Which got me railing some more. For if the early version of the story was true, that is, that the boys were still wearing their malongs when fired upon, what does it say of us, what does it say of those boys? That they took off their foot soldiers’ pants in favor of malongs, a way to feel at home, go native? That they were a bunch of loitersacks staying in bed all hours while their masa walked around the house cutting wood, making fire, finding food, cooking, setting the table? Was Nids the only one in the team who wore her pants and helped around the house? Did the rest go there for a cultural number, a peace forum, and did not bother to sling their Garands, the carbine, the .38 caliber revolver, the radio set, the M16? Didn’t they know they were in Moro territory where possession of a gun, a weapon, is status, prestige, power, manhood, bride price, everything? Weren’t they the finest set of idiots, indeed, fit for slaughter how unrevolutionary.
But if it had not been Nids, could it have been someone else? My History teacher in Marawi now a social anthropologist and postmodern epistemologist would inform me that he was the bos’ first choice for a deputy secretary during that mess of a peace talks. Had he accepted the invitation to be in the negotiating panel, he might have died instead of Nids, said he. It was he, though, who had to go to the Office of the Registrar, breaching confidentiality protocols, to ask for Nids’ home address so that the news of her death would be delivered to her parents. Another of his former students took the long road across mountains to bring the letter to the mother. Words of praise and assurance, this courier would later recount to me. That their daughter died for a good cause and that her body had been interred properly. The mother also asked to please send home Nids’ things, so that the family will have something to remember her by. He did not know, said he, if the comrades were able to accede to such a most modest request: he was no longer there to know.

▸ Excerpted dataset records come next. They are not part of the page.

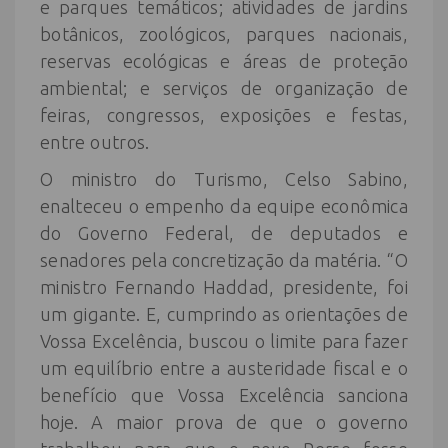
e parques temáticos; atividades de jardins
botânicos, zoológicos, parques nacionais,
reservas ecológicas e áreas de proteção
ambiental; e serviços de organização de
feiras, congressos, exposições e festas,
entre outros.
O ministro do Turismo, Celso Sabino,
enalteceu o empenho da equipe econômica
do Governo Federal, de deputados e
senadores pela concretização da matéria. “O
ministro Fernando Haddad, presidente, foi
um gigante. E, cumprindo as orientações de
Vossa Excelência, buscou o limite para fazer
um equilíbrio entre a austeridade fiscal e o
benefício que Vossa Excelência sanciona
hoje. A maior prova de que o governo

By the time I arrived at this elaborate summation, Nene was herself already dead. She finally succumbed to an illness that damaged her hearing and eyesight, a rather apt end, I would say, to what she no longer wanted to hear or read about some more. When last interviewed, she refused to say another word. I no longer have any involvement with the movement, she said.
I hold no authority now to represent the UG story.
Where I myself now stand, I am confronted with this mountain, this highland. I sometimes find myself counting my dead: mistakes on top of repeated mistakes, mounds over mounds of unknown graves. I try to reinvent the lives that I have known, the times we had, a way to honor and to praise what I and the comrades had struggled for and done together when we were still the best that we could be and did not know it. And I remind myself: Nid’s life was not and need not be wasted.
I realize, too, as I write this sentence, in this paragraph, on this page, that it was not as though I did not live. That I have a past, definitive; long and sheltering, goading me on far into this perilous present, so that the future perfect I might never have to create or imagine with what little time I have in my hands, may be more tangible, more appreciable.